Go through the data below and copy each line where the word "ainsi" occurs.
--- Material shown Enclosed Below ---
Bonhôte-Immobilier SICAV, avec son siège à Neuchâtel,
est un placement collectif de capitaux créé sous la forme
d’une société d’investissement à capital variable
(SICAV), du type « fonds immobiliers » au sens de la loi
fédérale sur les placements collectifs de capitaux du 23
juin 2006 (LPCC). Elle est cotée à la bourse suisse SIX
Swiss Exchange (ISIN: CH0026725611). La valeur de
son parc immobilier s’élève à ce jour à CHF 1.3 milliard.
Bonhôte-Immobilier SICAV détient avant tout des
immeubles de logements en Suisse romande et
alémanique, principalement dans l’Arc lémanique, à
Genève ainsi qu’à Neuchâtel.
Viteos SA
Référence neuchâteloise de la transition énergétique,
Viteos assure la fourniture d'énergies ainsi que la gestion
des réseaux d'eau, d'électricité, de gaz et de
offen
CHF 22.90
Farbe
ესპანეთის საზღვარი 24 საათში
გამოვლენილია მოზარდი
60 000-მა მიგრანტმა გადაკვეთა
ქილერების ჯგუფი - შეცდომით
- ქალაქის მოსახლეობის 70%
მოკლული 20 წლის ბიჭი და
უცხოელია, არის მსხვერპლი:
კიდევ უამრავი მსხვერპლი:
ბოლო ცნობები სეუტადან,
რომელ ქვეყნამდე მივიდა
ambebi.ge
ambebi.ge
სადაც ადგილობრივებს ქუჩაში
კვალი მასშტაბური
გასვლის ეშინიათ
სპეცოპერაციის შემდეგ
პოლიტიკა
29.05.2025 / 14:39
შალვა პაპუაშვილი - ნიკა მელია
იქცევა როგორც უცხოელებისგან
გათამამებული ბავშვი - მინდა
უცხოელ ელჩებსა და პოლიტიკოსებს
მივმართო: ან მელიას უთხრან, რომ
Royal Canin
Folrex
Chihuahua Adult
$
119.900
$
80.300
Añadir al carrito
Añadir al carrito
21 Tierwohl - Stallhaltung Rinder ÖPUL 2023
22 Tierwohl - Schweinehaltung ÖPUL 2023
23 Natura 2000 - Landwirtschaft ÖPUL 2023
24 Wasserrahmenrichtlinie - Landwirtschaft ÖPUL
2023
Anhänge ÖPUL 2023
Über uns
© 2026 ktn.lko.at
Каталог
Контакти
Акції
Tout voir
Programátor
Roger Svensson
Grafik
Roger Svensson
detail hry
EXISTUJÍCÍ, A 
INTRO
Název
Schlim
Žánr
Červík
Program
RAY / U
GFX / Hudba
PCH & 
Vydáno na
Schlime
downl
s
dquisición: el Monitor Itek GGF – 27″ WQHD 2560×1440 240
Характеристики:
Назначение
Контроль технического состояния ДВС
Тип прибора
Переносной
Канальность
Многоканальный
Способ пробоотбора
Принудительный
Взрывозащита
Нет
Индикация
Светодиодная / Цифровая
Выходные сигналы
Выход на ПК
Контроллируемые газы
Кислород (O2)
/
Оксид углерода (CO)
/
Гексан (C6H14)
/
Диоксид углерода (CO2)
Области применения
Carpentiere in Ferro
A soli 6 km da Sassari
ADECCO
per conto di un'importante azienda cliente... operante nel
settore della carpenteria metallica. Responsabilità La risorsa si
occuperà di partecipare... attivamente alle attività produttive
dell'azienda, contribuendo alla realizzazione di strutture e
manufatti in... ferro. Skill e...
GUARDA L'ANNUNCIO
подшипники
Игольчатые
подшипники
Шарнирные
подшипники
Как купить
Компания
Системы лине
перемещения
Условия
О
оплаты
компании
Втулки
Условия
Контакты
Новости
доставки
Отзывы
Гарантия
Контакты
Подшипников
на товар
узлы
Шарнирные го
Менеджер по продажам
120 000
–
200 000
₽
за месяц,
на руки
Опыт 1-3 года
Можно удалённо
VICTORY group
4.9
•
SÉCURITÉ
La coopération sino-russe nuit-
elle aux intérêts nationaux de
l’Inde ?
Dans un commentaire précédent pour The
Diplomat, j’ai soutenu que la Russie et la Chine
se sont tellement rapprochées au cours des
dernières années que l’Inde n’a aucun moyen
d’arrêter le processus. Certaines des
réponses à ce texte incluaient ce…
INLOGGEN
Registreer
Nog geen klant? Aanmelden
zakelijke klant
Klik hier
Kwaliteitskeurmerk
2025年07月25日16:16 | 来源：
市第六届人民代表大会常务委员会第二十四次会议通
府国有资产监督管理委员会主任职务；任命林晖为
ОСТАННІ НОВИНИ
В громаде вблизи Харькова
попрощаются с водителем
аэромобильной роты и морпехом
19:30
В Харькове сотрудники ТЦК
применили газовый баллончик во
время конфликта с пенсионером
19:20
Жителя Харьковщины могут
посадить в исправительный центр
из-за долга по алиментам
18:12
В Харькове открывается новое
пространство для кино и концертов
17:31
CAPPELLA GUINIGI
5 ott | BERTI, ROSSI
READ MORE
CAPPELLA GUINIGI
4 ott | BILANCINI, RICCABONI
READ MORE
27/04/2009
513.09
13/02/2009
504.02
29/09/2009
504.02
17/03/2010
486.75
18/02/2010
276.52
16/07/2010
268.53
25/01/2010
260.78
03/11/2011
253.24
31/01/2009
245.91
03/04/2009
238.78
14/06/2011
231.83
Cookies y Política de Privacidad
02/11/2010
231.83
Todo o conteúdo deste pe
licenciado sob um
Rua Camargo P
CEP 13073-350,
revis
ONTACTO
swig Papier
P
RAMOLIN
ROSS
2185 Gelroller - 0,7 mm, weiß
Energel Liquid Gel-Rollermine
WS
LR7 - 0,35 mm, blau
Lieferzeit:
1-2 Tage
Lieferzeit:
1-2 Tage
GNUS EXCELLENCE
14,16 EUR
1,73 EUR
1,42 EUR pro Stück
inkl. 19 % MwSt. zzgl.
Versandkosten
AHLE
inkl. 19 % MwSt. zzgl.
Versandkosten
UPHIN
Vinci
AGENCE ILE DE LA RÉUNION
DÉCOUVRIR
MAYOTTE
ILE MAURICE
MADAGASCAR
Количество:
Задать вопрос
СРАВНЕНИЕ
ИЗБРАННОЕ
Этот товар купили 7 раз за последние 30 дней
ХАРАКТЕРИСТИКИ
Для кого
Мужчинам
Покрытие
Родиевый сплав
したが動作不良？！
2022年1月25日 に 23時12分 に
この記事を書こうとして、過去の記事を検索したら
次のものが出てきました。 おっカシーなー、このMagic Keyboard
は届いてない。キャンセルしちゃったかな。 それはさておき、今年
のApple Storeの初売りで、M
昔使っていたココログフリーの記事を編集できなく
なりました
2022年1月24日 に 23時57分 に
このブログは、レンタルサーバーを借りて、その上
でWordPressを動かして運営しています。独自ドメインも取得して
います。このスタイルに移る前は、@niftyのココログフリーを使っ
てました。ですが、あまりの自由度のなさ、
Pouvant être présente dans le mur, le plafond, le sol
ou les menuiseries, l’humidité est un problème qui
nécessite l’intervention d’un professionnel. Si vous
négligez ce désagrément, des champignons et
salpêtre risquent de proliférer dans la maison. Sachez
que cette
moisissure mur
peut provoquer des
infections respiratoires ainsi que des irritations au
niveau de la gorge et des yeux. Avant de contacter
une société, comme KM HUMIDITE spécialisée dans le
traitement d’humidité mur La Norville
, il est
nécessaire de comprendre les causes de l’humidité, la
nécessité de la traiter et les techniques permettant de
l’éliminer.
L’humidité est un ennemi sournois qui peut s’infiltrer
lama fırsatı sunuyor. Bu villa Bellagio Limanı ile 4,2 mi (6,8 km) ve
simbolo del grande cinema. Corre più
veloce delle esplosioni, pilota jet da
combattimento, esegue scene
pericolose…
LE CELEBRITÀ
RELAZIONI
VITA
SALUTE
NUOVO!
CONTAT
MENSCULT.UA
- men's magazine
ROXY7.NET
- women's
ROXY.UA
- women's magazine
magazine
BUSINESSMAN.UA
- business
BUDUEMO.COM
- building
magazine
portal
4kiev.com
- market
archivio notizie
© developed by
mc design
--- End of Enclosed Material shown ---
(Task result):
Genève ainsi qu’à Neuchâtel.
Viteos assure la fourniture d'énergies ainsi que la gestion
infections respiratoires ainsi que des irritations au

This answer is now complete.